──────── Excerpted data ────────

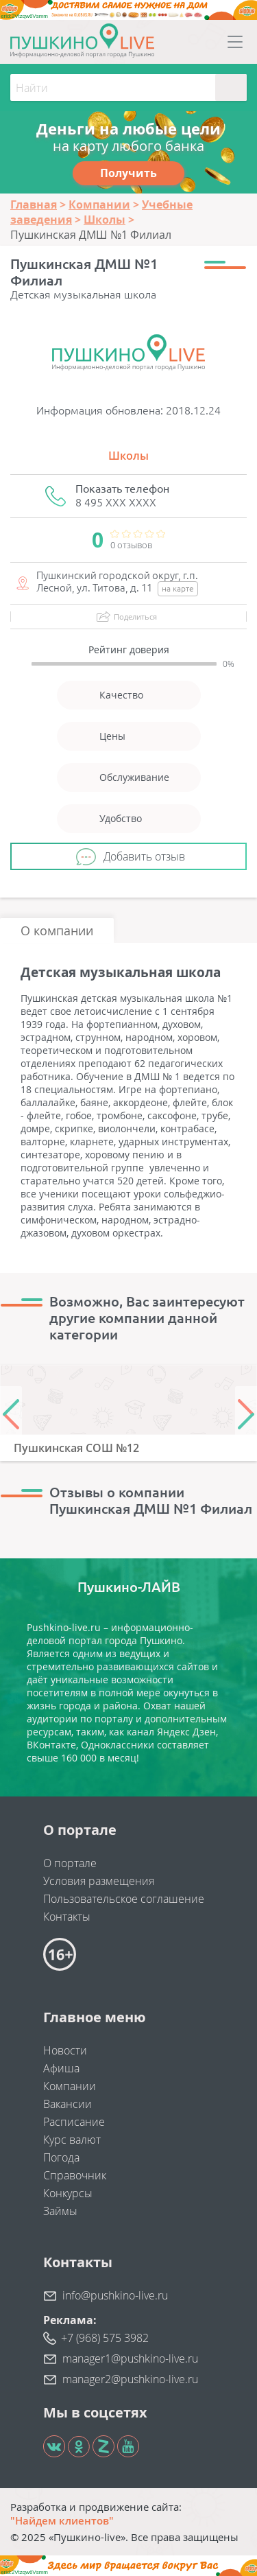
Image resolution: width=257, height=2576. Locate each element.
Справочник (74, 2175)
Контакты (66, 1916)
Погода (61, 2157)
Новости (65, 2050)
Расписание (74, 2121)
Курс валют (72, 2139)
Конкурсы (68, 2193)
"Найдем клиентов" (62, 2520)
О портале (70, 1863)
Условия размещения (98, 1880)
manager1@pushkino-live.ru (130, 2358)
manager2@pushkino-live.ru (130, 2379)
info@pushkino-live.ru (115, 2295)
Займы (60, 2210)
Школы (128, 455)
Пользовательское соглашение (123, 1898)
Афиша (61, 2068)
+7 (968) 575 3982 (105, 2337)
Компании (69, 2086)
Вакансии (67, 2103)
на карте (178, 588)
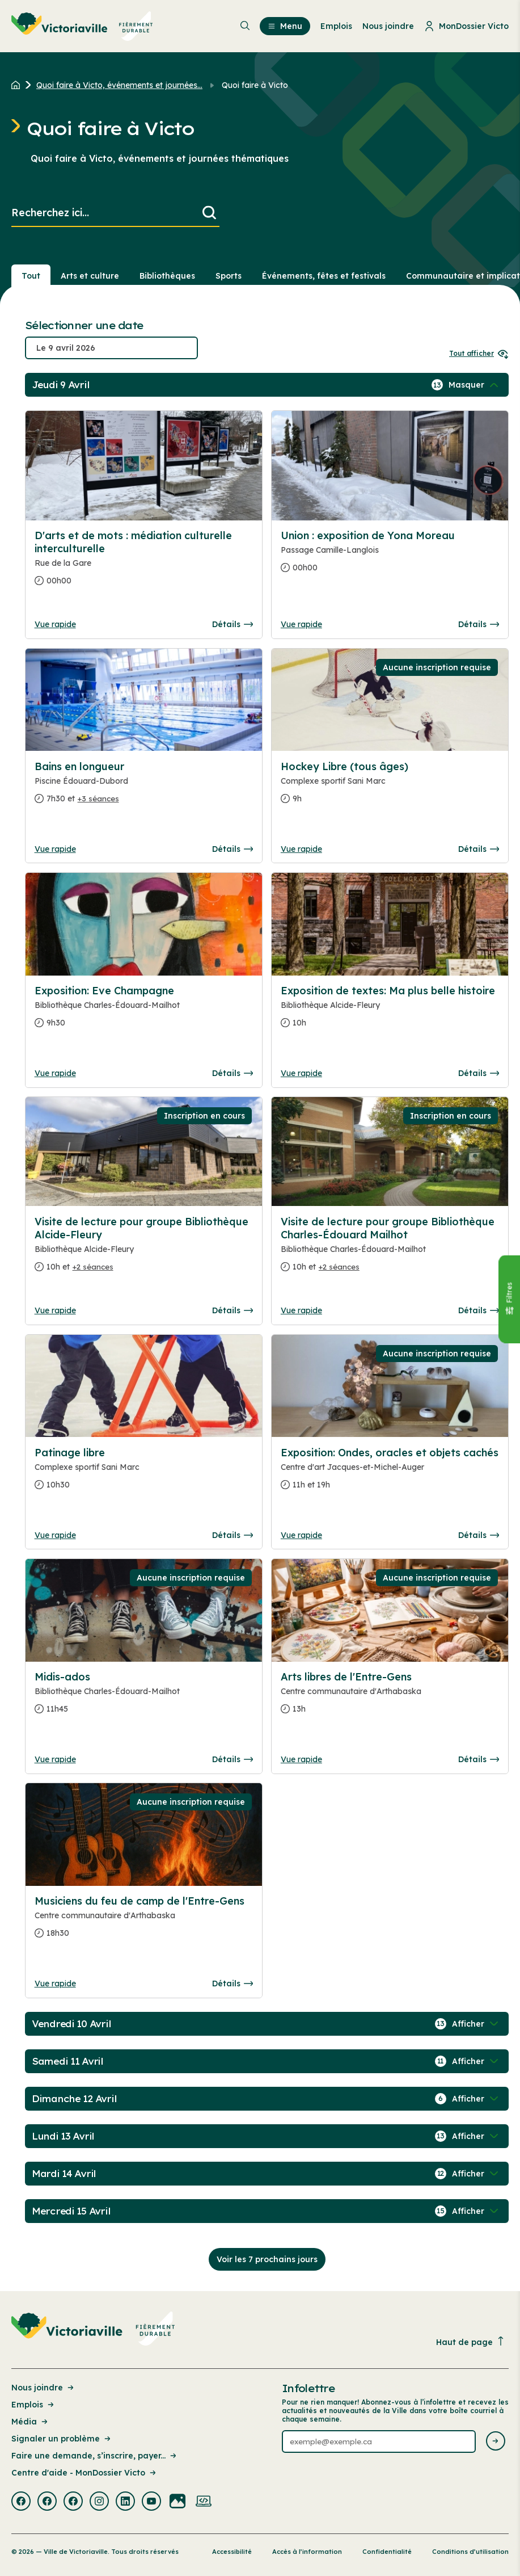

────────

:: Exercise aim ::
Repeat exactly the lines from the first line of the records above through the line containing "info@pushkino-live.ru (115, 2295)", leaving out the pictures.

:: Result for this exercise ::
Image resolution: width=257, height=2576. Locate each element.
Справочник (74, 2175)
Контакты (66, 1916)
Погода (61, 2157)
Новости (65, 2050)
Расписание (74, 2121)
Курс валют (72, 2139)
Конкурсы (68, 2193)
"Найдем клиентов" (62, 2520)
О портале (70, 1863)
Условия размещения (98, 1880)
manager1@pushkino-live.ru (130, 2358)
manager2@pushkino-live.ru (130, 2379)
info@pushkino-live.ru (115, 2295)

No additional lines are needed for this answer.